This is my first attempt at a tutorial, I don’t know if anyone will find it useful, but perhaps someone will stumble across it and find it interesting.

I’ve always been a little overwhelmed by packages that plot pedigrees, they always seem to have hundreds of lines of code and it always seemed like a very involved process to be able to go from a huge pedigree to such a complicated diagram.

However, as I’ve become more familiar with R the the mystery behind plotting a pedigree has slowly went away. The truth is that plotting a pedigree is easy, really easy.

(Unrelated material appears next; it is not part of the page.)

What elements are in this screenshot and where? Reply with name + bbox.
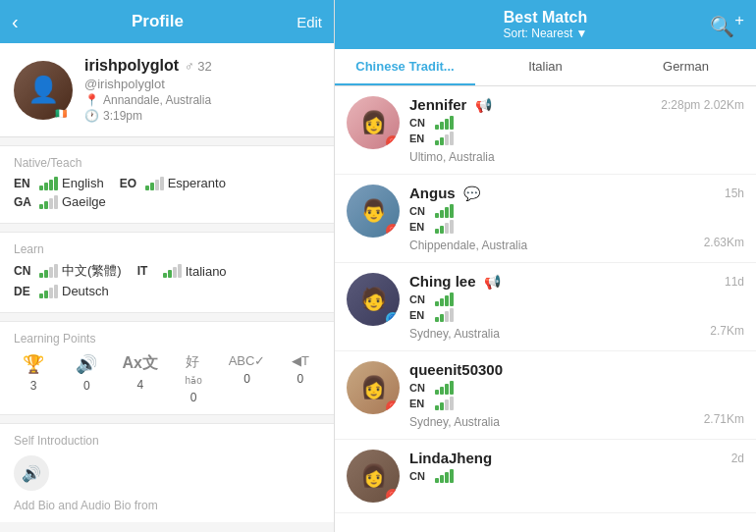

I’d argue that in terms of quickly visualising your data, this will be as quick as loading up a package and getting your pedigree into the correct format.

Required data and additional files can be found at: github.com/simplydch/Pedigree-Plotting-in-R

Please feel free to get in touch with any questions or comments.

Plotting a pedigree

To demonstrated I have simulated a small pedigree consisting of 136 individuals in 10 cohorts:

load("short_ped.RData")
head(short_ped)
##    ID Sex Gen SireID MumID Status Died Cohort Arrived
## 1 ID1   1   1   <NA>  <NA>      d    9   2000      NA
## 2 ID2   1   1   <NA>  <NA>      d    2   2000      NA
## 3 ID3   1   1   <NA>  <NA>      d    3   2000      NA
## 4 ID4   1   1   <NA>  <NA>      d    4   2000      NA
## 5 ID5   1   1   <NA>  <NA>      d    6   2000      NA
## 6 ID6   1   1   <NA>  <NA>      d    3   2000      NA
dim(short_ped)
## [1] 136   9

In order to plot the pedigree the first step is to set up the coordinates of the points for each individual.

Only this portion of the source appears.